Renewed my cert but Chrome is still stating "Not secure"


#1

Hey!
Pretty new to this whole thing, but I believe I’m getting a hold of it.
Got a notification that the certificate had run out, so I needed to make a new one. Struggled with it for quite some time, but yesterday I finally got around to creating it. Felt like a great success, but when going to the site, it still says “Not secure” in Chrome.
I don’t know why, and can’t find anything on Google that can get me any further.

What can I do to remove the “Not secure” from my website?

My domain is: wifi.nodescloud.com

I ran this command: sudo certbot certonly --webroot -w /var/www/wifi -d wifi.nodescloud.com

It produced this output: Congratulations! Your certificate and chain have been saved at:
/etc/letsencrypt/live/wifi.nodescloud.com/fullchain.pem
Your key file has been saved at:
/etc/letsencrypt/live/wifi.nodescloud.com/privkey.pem
Your cert will expire on 2018-11-28. To obtain a new or tweaked
version of this certificate in the future, simply run certbot
again. To non-interactively renew all of your certificates, run
“certbot renew”

  • If you like Certbot, please consider supporting our work by:

My web server is (include version): Ubuntu 14.04

The operating system my web server runs on is (include version): nginx v 1.4.6

My hosting provider, if applicable, is: Amazon EC2 Instance

I can login to a root shell on my machine (yes or no, or I don’t know): Yes

I’m using a control panel to manage my site (no, or provide the name and version of the control panel): No


#2

Hi @jafr

certonly means: You have a new certificate, but you have to install it manual.
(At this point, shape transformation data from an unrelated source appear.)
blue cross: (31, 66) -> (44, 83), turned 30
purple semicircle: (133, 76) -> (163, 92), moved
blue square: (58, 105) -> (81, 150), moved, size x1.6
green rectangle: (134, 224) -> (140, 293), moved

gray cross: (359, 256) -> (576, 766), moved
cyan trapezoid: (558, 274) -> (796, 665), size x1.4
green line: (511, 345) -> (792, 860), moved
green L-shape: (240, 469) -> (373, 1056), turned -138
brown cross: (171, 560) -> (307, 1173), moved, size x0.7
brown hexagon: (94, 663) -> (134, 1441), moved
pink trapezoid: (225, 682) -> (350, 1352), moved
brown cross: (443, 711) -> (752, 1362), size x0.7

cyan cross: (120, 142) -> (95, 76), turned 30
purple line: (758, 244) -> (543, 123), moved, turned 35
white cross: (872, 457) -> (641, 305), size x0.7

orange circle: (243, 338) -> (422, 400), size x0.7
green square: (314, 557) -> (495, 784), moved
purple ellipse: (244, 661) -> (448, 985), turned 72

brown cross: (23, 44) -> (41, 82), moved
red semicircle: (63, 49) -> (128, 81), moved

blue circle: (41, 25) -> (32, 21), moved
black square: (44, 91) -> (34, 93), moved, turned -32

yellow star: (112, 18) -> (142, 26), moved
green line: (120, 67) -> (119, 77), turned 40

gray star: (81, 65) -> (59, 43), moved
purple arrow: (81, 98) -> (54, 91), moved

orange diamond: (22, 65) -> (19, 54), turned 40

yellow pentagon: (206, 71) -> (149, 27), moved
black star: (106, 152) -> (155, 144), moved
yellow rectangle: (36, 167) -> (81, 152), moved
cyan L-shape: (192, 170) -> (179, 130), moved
Your website

https://wifi.nodescloud.com/login

uses a certificate created 2018-02-…


#3

Thank you for your reply!

How do I install it then? (might be a dumb question, but I’m fairly new to this)


#4

Certbot certificates

shows your certificates. There are the folder and file names.

Then you must find the correct place in your configuration file, there replace the older entry.


#5

Or, more likely, simply restart the web server.


#6

If I restart the EC2 instance, would that fix the problem?


#7

There’s a good chance it would. But you should be able to figure out exactly what needs to be done (a “reload” command to your web server would be my guess), and set certbot to do that after renewing the certificate, so you don’t need to do this every time your cert renews.


#8

If you don’t use your new certificate, restart wouldn’t change that.


#9

Then what do I do to tell my instance to actually use that certificate?

Running certbot certificates just returns:

Found the following certs:
  Certificate Name: wifi.nodescloud.com
    Domains: wifi.nodescloud.Preformatted textcom
    Expiry Date: 2018-11-28 13:06:45+00:00 (VALID: 89 days)
    Certificate Path: /etc/letsencrypt/live/wifi.nodescloud.com/fullchain.pem
    Private Key Path: /etc/letsencrypt/live/wifi.nodescloud.com/privkey.pem

#10

These paths and files you have to use.


#11

I’m really new to this, so I’m just gonna go and ask…

Use how? How do I tell it to use them?


#12

He’s already using a certificate, and its path hasn’t changed with the renewal. There shouldn’t be any need to reconfigure anything.


#13

How do I know which certificate is being used, caus according to certbot certificates I only have one. But it doesn’t seem like it’s in use, given that my site is still labeled insecure.


#14

Yes, you have one cert, at one path. Certbot has renewed it, but treats it as the same cert. If your cert was working previously, you should only need to reload your webserver to get it to use the renewed cert.


#15

It worked previously, but for some reason it isn’t working now.

I restarted the EC2 instance at AWS and reloaded the nginx afterwards.
Still getting marked as “Not Secure” though


#16

image


#17

Seems like my browser just preferes going to the http edition for some reason…
37


#18

So the issue has nothing to do with your certificate, it’s the lack of a working HTTP -> HTTPS redirect. Fix that in your nginx configuration and you’ll be set.


#19

Seems like it! Thank you for your help


#20

This topic was automatically closed 30 days after the last reply. New replies are no longer allowed.